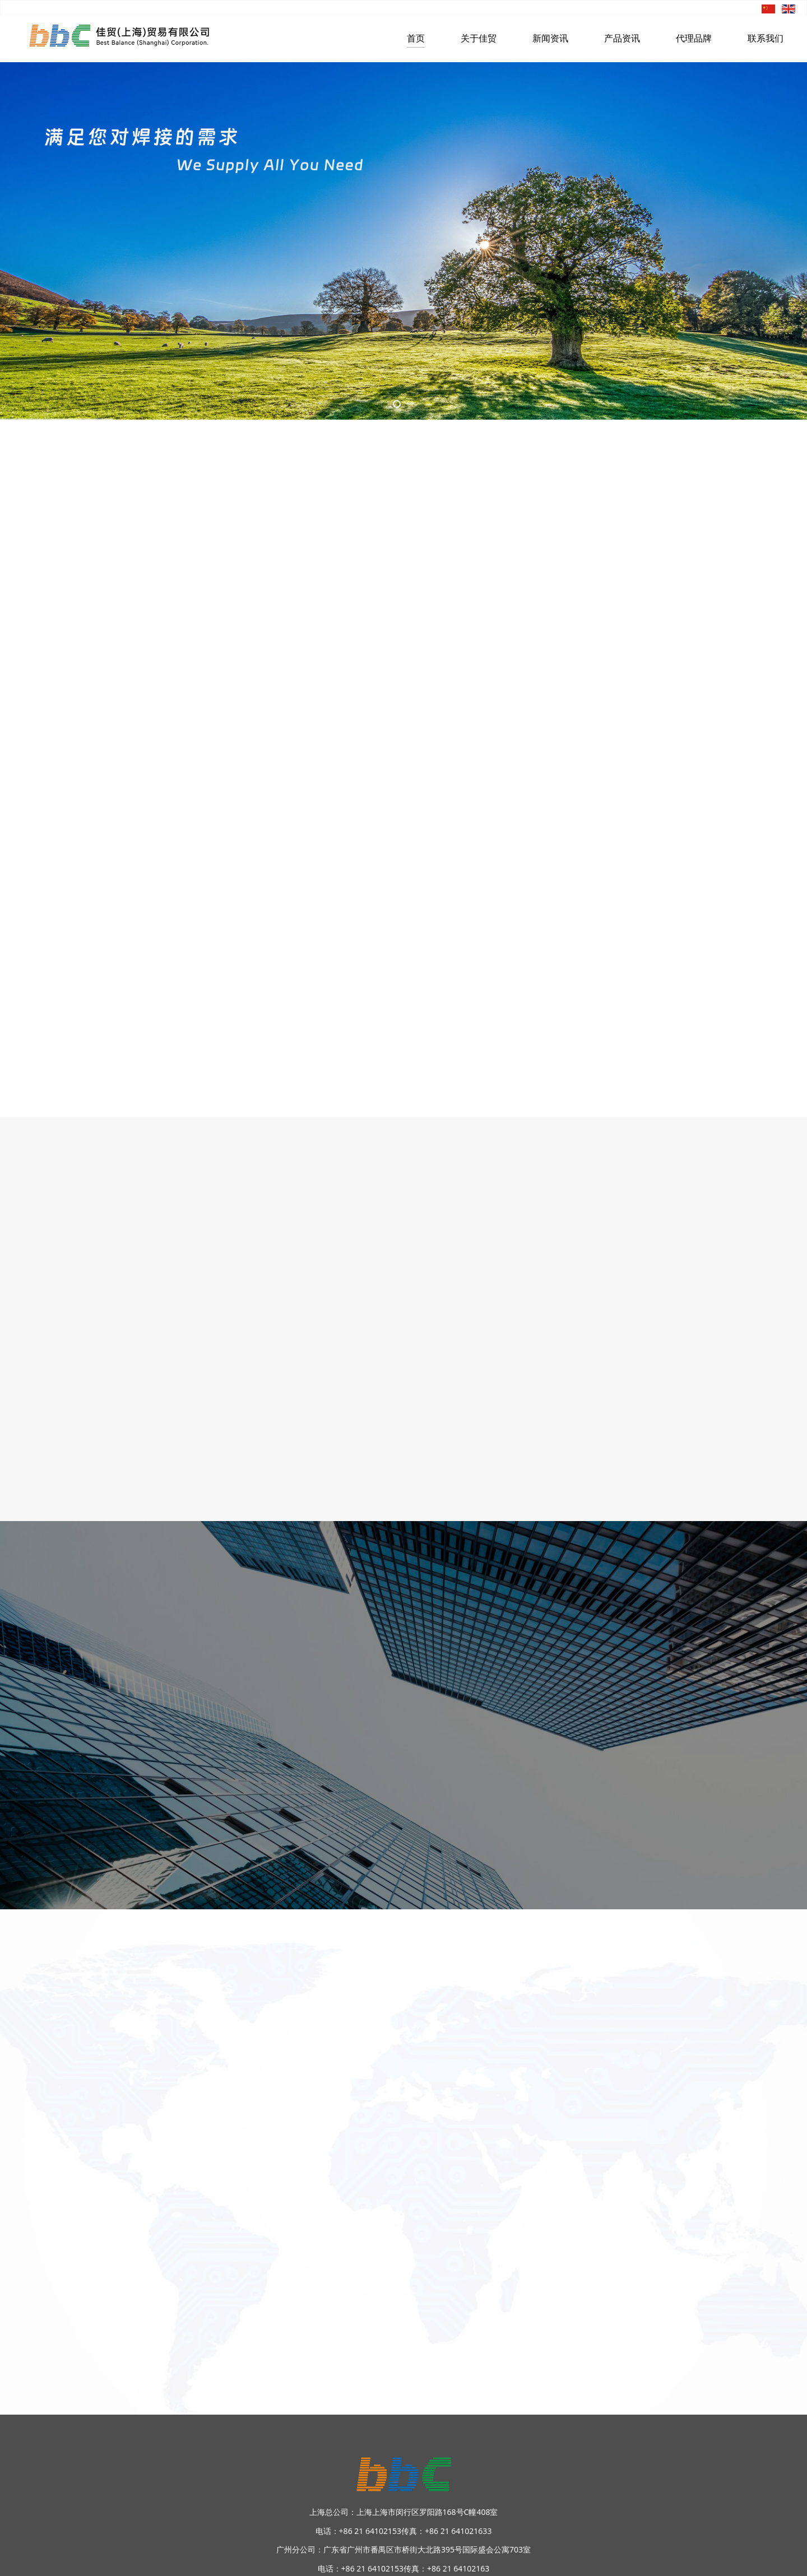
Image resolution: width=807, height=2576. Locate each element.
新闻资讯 (550, 38)
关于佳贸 (479, 38)
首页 (416, 38)
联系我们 (765, 38)
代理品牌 (694, 38)
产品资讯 (622, 38)
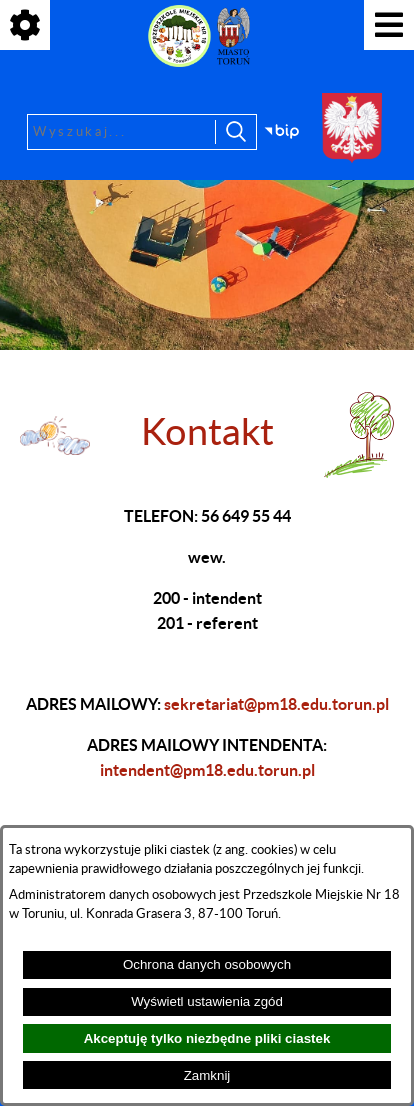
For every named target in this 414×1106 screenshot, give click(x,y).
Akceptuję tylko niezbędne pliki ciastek (207, 1038)
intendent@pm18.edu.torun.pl (207, 770)
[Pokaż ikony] (25, 25)
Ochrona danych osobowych (207, 964)
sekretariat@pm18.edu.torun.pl (276, 704)
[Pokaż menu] (389, 25)
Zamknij (207, 1075)
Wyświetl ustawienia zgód (207, 1001)
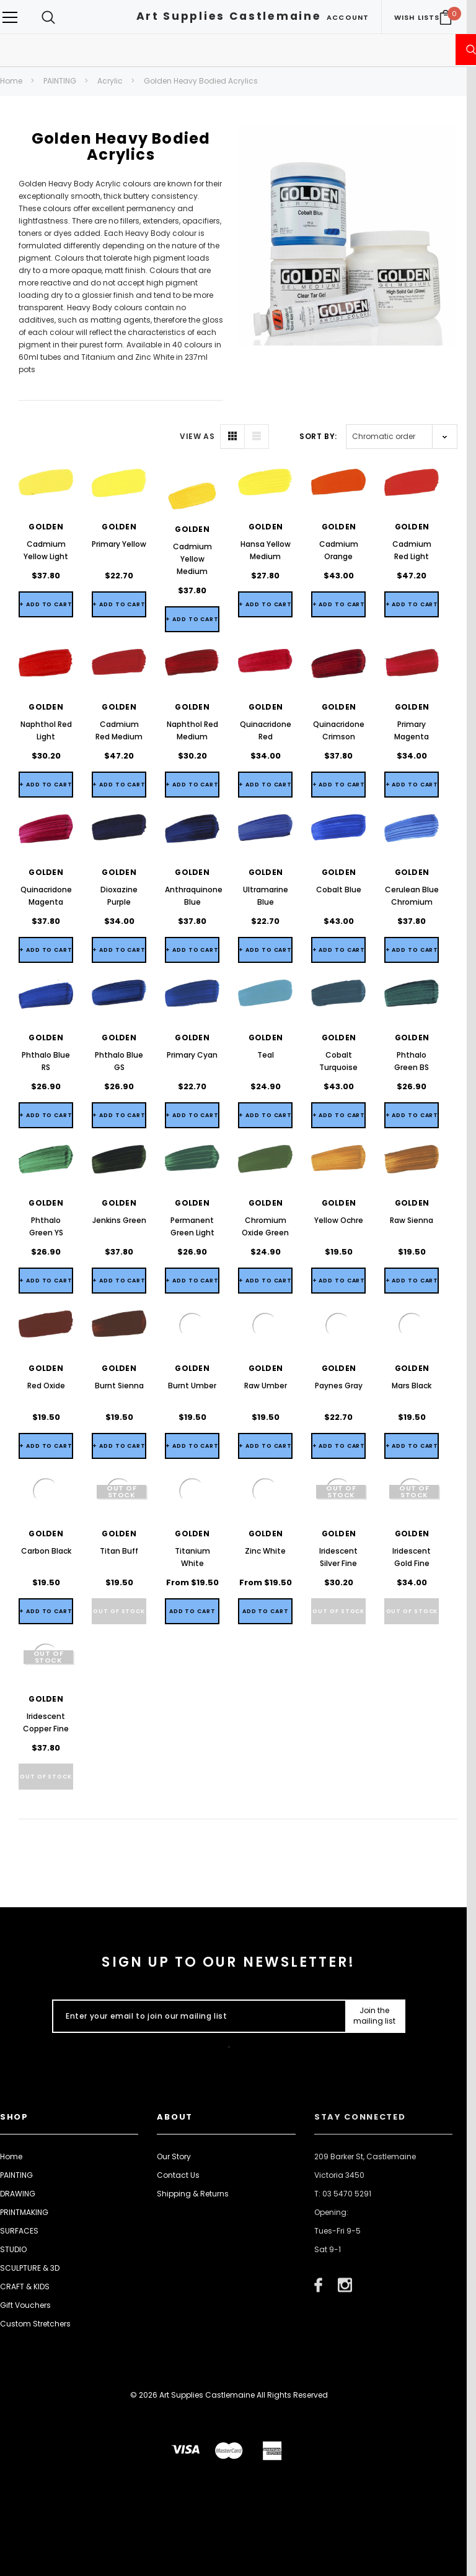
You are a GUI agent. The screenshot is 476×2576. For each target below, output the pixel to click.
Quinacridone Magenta (46, 895)
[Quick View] (192, 1611)
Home (11, 81)
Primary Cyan (192, 1055)
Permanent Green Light (192, 1226)
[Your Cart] (445, 17)
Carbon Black (46, 1551)
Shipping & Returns (193, 2193)
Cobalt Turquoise (338, 1061)
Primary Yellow (119, 544)
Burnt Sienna (119, 1385)
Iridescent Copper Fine (46, 1722)
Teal (265, 1055)
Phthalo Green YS (46, 1226)
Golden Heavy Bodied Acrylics (201, 81)
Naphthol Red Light (46, 730)
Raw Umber (265, 1385)
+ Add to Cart (46, 604)
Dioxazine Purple (119, 895)
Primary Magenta (411, 730)
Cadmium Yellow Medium (192, 559)
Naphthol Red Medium (192, 730)
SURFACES (19, 2231)
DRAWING (17, 2193)
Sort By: (318, 436)
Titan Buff (119, 1551)
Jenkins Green (119, 1220)
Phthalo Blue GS (119, 1061)
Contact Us (178, 2175)
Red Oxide (46, 1385)
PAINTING (59, 81)
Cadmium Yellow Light (46, 550)
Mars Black (411, 1385)
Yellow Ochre (338, 1220)
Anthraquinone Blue (192, 895)
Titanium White (192, 1557)
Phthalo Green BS (411, 1061)
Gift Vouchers (25, 2305)
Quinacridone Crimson (338, 730)
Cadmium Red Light (411, 550)
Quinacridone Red (265, 730)
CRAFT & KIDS (25, 2286)
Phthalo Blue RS (46, 1061)
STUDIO (13, 2249)
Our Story (174, 2156)
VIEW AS (197, 436)
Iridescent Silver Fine (338, 1557)
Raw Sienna (411, 1220)
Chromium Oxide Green (265, 1226)
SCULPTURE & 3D (30, 2268)
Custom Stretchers (35, 2323)
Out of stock (119, 1611)
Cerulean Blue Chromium (412, 895)
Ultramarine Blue (265, 895)
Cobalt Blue (338, 889)
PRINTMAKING (24, 2212)
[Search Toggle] (48, 17)
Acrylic (110, 81)
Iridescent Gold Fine (411, 1557)
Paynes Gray (339, 1385)
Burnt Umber (192, 1385)
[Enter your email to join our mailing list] (196, 2016)
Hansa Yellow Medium (265, 550)
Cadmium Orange (338, 550)
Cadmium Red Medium (119, 730)
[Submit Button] (374, 2016)
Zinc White (265, 1551)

══════

▶ What is being asked
All lines of the records above that carry the word "Magenta" should be listed.

▶ Response area
Quinacridone Magenta (46, 895)
Primary Magenta (411, 730)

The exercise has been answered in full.